Erythromycin-esterase (EC number 3.1.1) refers to a class of enzymes that catalyze the inactivation of erythromycin as well as other macrolide antibiotics. These enzymes hydrolyze the lactone ring of macrolides such as erythromycin and oleandomycin as explained in Barthelemy et al. 1984.

Known erythromycin-esterases are of bacterial origins. They are produced for example by Escherichia coli, Halobacterium salinarum, Gramella forsetii, Achromobacter denitrificans or Rhodococcus sp. In a particular embodiment, the preferred erythromycin-esterase is one of the enzymes usually produced by members of the family Enterobacteriaceae highly resistant to erythromycin as described in Arthur et al. 1987.

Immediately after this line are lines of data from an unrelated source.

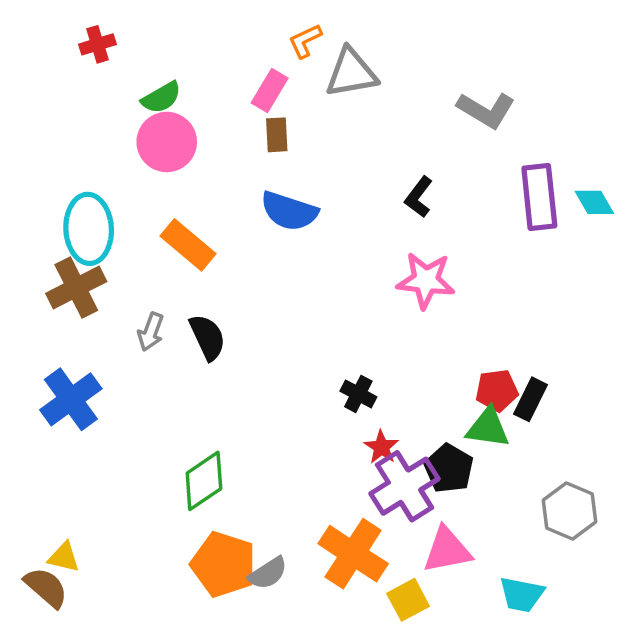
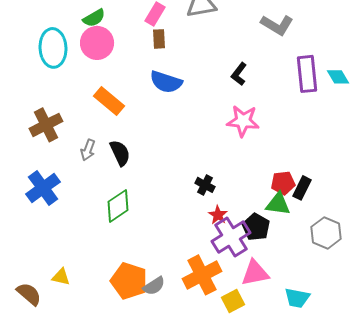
cyan ellipse: (89, 229) -> (53, 48), moved
green diamond: (204, 481) -> (118, 206), moved
gray hexagon: (570, 511) -> (326, 233), moved
orange cross: (353, 554) -> (202, 275), turned 30
yellow triangle: (64, 557) -> (61, 277), moved

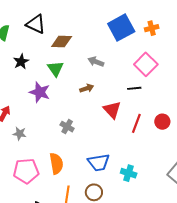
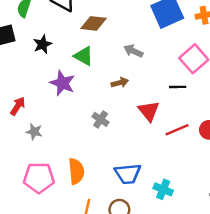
green triangle: (55, 69) -> (84, 56), turned -30
red line: (136, 123) -> (177, 130), turned 42
gray cross: (67, 127) -> (101, 119), moved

Two erythromycin-esterases from E. coli have been documented under the reference names EreA and EreB, the use of both of which being envisioned in the present invention. In a preferred embodiment of the invention, the erythromycin-esterase is the EreB erythromycin-esterase from E. coli (cf. Arthur et al. 1986).

The erythromycin-esterase may be one which is producible by a method comprising cultivating a host cell transformed with a recombinant DNA vector which carries a DNA sequence encoding said erythromycin-esterase as well as DNA sequences encoding functions permitting the expression of the DNA sequence encoding the erythromycin-esterase, in a culture medium under conditions permitting the expression of the erythromycin-esterase enzyme, and recovering the erythromycin-esterase from the culture.

Beta-lactamases are enzymes (EC 3.5.2.6) produced by some bacteria and are responsible for their resistance to beta-lactam antibiotics like penicillins, cephalosporins, cephamycins, and carbapenems. These antibiotics have a common element in their molecular structure: a four-atom ring known as a beta-lactam ring. The lactamase enzyme breaks that ring open, deactivating the molecule's antibacterial properties. This class of enzymes is well known to those skilled in the art (Wang et al., 1999; Frère, J. M. 1995). Based on their catalytic mechanisms, two large categories of beta-lactamases can be distinguished: those containing a catalytic serine residue, and those containing Zinc ions in their catalytic site, also called metallo-beta-lactamases. Beta lactamases have also been subdivided into four classes according to similarities in their primary sequence; enzymes of classes A, B and D comprise a catalytic serine in their active site, whereas class B enzymes are metallo-enzymes. To date, this vast family comprises more that 500 distinct enzymes; the selective pressure exerted on bacteria by antibiotic treatments rapidly favours the spread of beta-lactamase expression amongst opportunistic and pathogenic bacteria, as well as their evolution towards forms that have extended spectrum of substrates (Extended Spectrum Beta-lactamases, or ESBL) i.e. that can hydrolyse all classes of beta-lactams including carbapenbems, and that are resistant to current beta-lactamase inhibitors such as clavulanic acid, sulbactam or tazobactam.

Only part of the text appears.